Full-duplex architecture: an AI system that can multitask
The model released by Thinking Machines is named TML-Interaction-Small. It is a mixture-of-experts (MoE) model with 276 billion parameters, with 12 billion parameters actually used at run time. The system processes input and generated output in an interleaved manner in 200-millisecond units, with no artificial turn boundaries, truly enabling so-called “full duplex” interaction—like a phone call, not like messaging.
The system uses a dual-model design: the “interaction model” handles real-time dialogue, turn-in and responses; the “background model” performs complex reasoning, web search, and tool calling asynchronously in the background, then seamlessly integrates the results into the ongoing conversation.
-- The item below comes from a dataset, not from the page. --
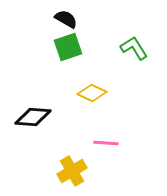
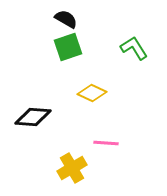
yellow cross: moved 3 px up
This allows the AI to quietly complete assigned search or chart-generation tasks while it is speaking or listening.
Benchmark tests: comprehensively outperforming OpenAI and Google
The announcement states that in the standard benchmark FD-bench used to measure AI interaction quality, TML-Interaction-Small’s turn-taking latency is 0.40 seconds, close to human natural conversational response speed, far better than Google Gemini-3.1-flash-live at 0.57 seconds and GPT-realtime-2.0 at 1.18 seconds.
Dark color indicates the best performer in each row; light color indicates the best performer among real-time models
In a proprietary test designed by the team specifically for the new interaction capability, for the “TimeSpeak” task, TML-Interaction-Small’s accuracy is 64.7%, while GPT-realtime-2.0 is only 4.3%. In the “CueSpeak” task (voice trigger), the former reaches 81.7% and the latter only 2.9%. In the “RepCount-A” task (visual counting), the former is 35.4%, while the latter is nearly zero (1.3%).
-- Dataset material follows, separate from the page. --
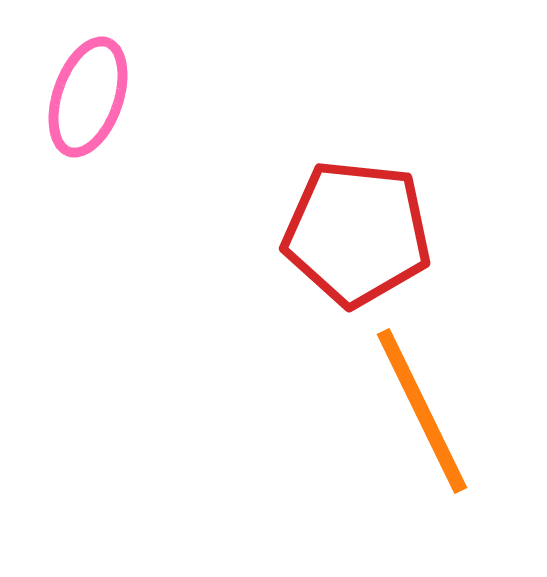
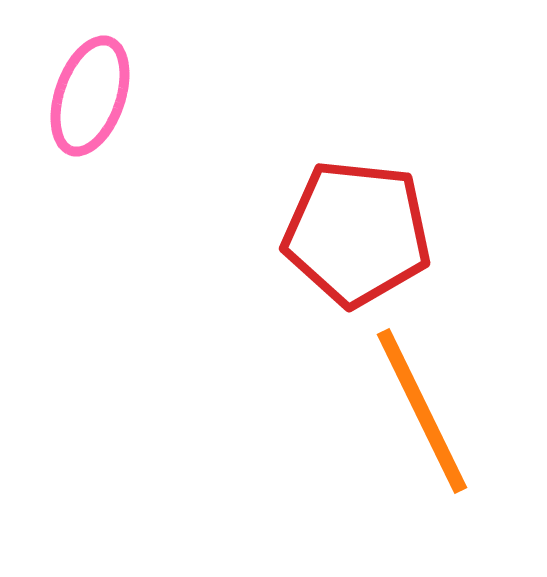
pink ellipse: moved 2 px right, 1 px up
Thinking Machines points out that no current commercial model can meaningfully complete these tasks, including OpenAI and Google’s higher-end “thinking” models.
Enterprise application potential: from customer service to security monitoring
Beyond a more natural day-to-day conversation experience, the potential value of this technology in enterprise scenarios is also worth attention.
For example, in manufacturing or laboratories, an AI that can instantly monitor video could proactively issue an alert the moment it detects a safety violation, without waiting for staff to ask. In voice customer service, existing systems generally have 1 to 2 seconds of processing delay, which is often users’ most direct pain point; the 0.4-second response speed could fundamentally solve this problem.
At present, TML-Interaction-Small and its accompanying background model are only available to a small number of partner organizations for research preview, and a public version is expected to be released later this year. Thinking Machines also announced it will launch a research grant program to encourage the academic community to develop more new frameworks for evaluating interaction quality.
From talent mobility to stable growth: the next step for Thinking Machines Lab
Thinking Machines Lab, founded in 2025, recently drew external attention earlier this year after multiple founding members left for Meta, and it hired Soumith Chintala, the founder of PyTorch and a senior engineer at Meta, as CTO. Its current employee count has grown to about 130.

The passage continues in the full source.